Su tale punto si svolge la nostra riflessione, tesa a verificare su chi effettivamente gravi l’onere di prova in situazioni come quella rappresentata e, soprattutto, sulle modalità con cui il contribuente possa difendersi già nella fase endoprocedimentale (primo e secondo confronto con l’ufficio).
Secondo quanto previsto dalla norma e dal decreto ministeriale del dicembre 2012, a noi sembra di poter affermare che in capo al contribuente gravi unicamente un onere di dimostrazione dell’esistenza dei fondi (quello che, appunto, abbiamo definito come “salvadanaio”) e, casomai, un ulteriore onere di dimostrazione che si è verificato un decremento nella disponibilità delle risorse, proprio per rendere possibile il sostenimento delle spese contestate.
Per rendere più chiaro il concetto, si consideri la situazione del sig. Mario Rossi che, in relazione all’anno X, sia raggiunto da un invito dell’Ufficio, che gli contesta il sostenimento di spese per 100, a fronte di un reddito dell’anno di 70. Cosa dovrà fare il contribuente in sede di incontro con l’ufficio, ipotizzando che sul proprio conto corrente giacevano, alla data del 1° gennaio dell’anno oggetto di analisi, denari per un importo di 50?
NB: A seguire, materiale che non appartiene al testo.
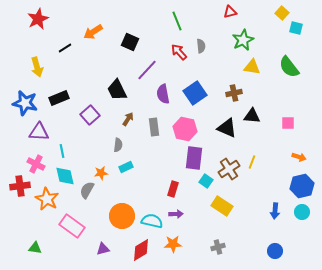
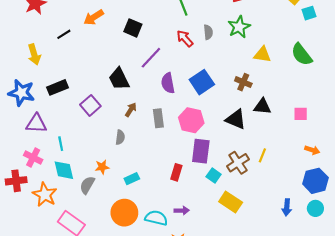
cyan square: (296, 28) -> (309, 13), turned -32
green star: (243, 40) -> (239, 27), moved
brown cross: (234, 93) -> (243, 82), turned 35
cyan rectangle: (126, 167) -> (132, 179), moved
red rectangle: (173, 189) -> (176, 172), moved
Sicuramente, stante la non capienza del reddito dell’anno, sarà opportuno dimostrare l’esistenza di fondi accantonati precedentemente; al riguardo, sembra sufficiente produrre la copia dell’estratto conto corrente di gennaio, da cui emerge il saldo iniziale di 50. Infatti, 50 di “salvadanaio” + 70 di reddito, coprono le spese ipoteticamente ricostruite al livello di 100 (si è trascurato, per comodità, il tema dello scostamento minimo per l’ammissibilità dell’accertamento).
Ulteriormente, si dovrà anche argomentare che, nella disponibilità dei risparmi del contribuente alla fine dell’anno, non vi siano somme di molto superiori a 20, dato ricavato da: 50 + 70 – 100. Ovviamente, poiché parte delle spese presunte non hanno il carattere della certezza, sembra più che appagante il fatto che il deposito si attesti su una somma non di molto differente rispetto al dato calcolato, ma non per questo millimetricamente coincidente con lo stesso.
Non sembra invece necessario fornire un (peraltro complicato) raccordo tra l’evoluzione dei risparmi, la maturazione del reddito e la dinamica delle spese. Ciò per una serie di motivi, che vanno dal fatto che il reddito si traduce in disponibilità finanziaria con criteri non sempre equivalenti (si pensi alla esistenza di somme non tassate o tassate in periodi di imposta differenti, come alla presenza di costi di natura non monetaria, come gli ammortamenti), per giungere sino alla considerazione che una serie di uscite (ad esempio quelle per le spese dei veicoli) sono determinate sulla base di stime e statistiche, che ne determinano una possibile dimensione annua, ma non certo il momento di sostenimento.
Quindi, in sede di primo incontro con l’ufficio sembra sufficiente dimostrare l’esistenza “totale” della provvista che, unitamente al reddito prodotto, copre le spese presunte, con la ulteriore dimostrazione che la provvista pregressa, proprio per effetto delle spese superiori al reddito annuo, è calata alla fine del periodo. Non è invece necessario effettuare un preciso raccordo tra entrate ed uscite; ove ciò sia possibile, anche per grandi linee, si potrà ulteriormente rafforzare la posizione del contribuente.
Al ragionamento di cui sopra riteniamo possa essere assegnata una valenza generale. Ovviamente, l’attenzione dell’ufficio potrà spingersi verso altre tipologie di controlli nei casi in cui l’ammontare della spesa presunta sia derivante unicamente (o per la parte preponderante) da singoli atti di spesa noti all’anagrafe tributaria, non immediatamente raccordabili con le movimentazioni finanziarie.
Risulta altresì evidente che l’esistenza della provvista formatasi in anni ancora accertabili e non compatibile con la situazione reddituale di tali periodi, potrebbe determinare un dirottamento dell’attenzione del fisco su altri periodi, ma non certo il rigetto della giustificazione per l’annualità oggetto di verifica redditometrica.